Dataset entries:

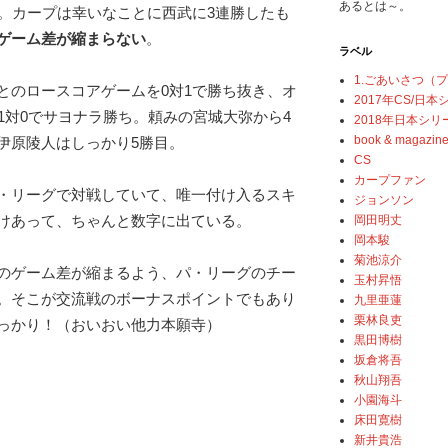
あるとは～。
る。カープは幸いなことに西武に3連勝したも
ゲーム差が縮まらない
。
ラベル
1.ごあいさつ（
とのロースコアゲームを0対1で勝ち抜き、オ
2017年CS/日
1対0でサヨナラ勝ち。頼みの宮城大弥から4
2018年日本シリ
book & magazin
伊原陵人はしっかり5勝目。
CS
カープファン
・リーグで対戦していて、唯一付け入るスキ
ジョンソン
けあって、ちゃんと数字に出ている。
岡田明丈
岡本駿
菊池涼介
のゲーム差が縮まるよう、パ・リーグのチー
玉村昇悟
。そこが交流戦のボーナスポイントでもあり
九里亜蓮
栗林良吏
っかり！（おいおい他力本願寺）
黒田博樹
坂倉将吾
秋山翔吾
小園海斗
床田寛樹
新井貴浩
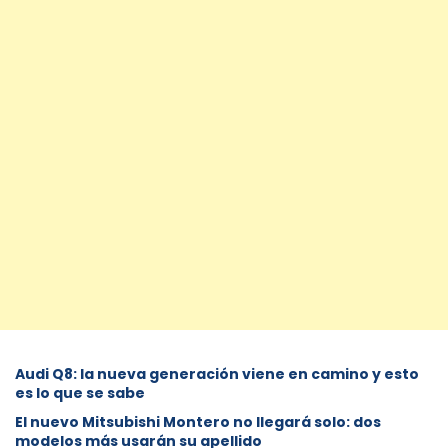
Audi Q8: la nueva generación viene en camino y esto
es lo que se sabe
⁠El nuevo Mitsubishi Montero no llegará solo: dos
modelos más usarán su apellido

Work item: Type out the entries again without a single change, and leave the pictures out.

Exercise output:
あるとは～。
る。カープは幸いなことに西武に3連勝したも
ゲーム差が縮まらない
。
ラベル
1.ごあいさつ（
とのロースコアゲームを0対1で勝ち抜き、オ
2017年CS/日
1対0でサヨナラ勝ち。頼みの宮城大弥から4
2018年日本シリ
book & magazin
伊原陵人はしっかり5勝目。
CS
カープファン
・リーグで対戦していて、唯一付け入るスキ
ジョンソン
けあって、ちゃんと数字に出ている。
岡田明丈
岡本駿
菊池涼介
のゲーム差が縮まるよう、パ・リーグのチー
玉村昇悟
。そこが交流戦のボーナスポイントでもあり
九里亜蓮
栗林良吏
っかり！（おいおい他力本願寺）
黒田博樹
坂倉将吾
秋山翔吾
小園海斗
床田寛樹
新井貴浩
Audi Q8: la nueva generación viene en camino y esto
es lo que se sabe
⁠El nuevo Mitsubishi Montero no llegará solo: dos
modelos más usarán su apellido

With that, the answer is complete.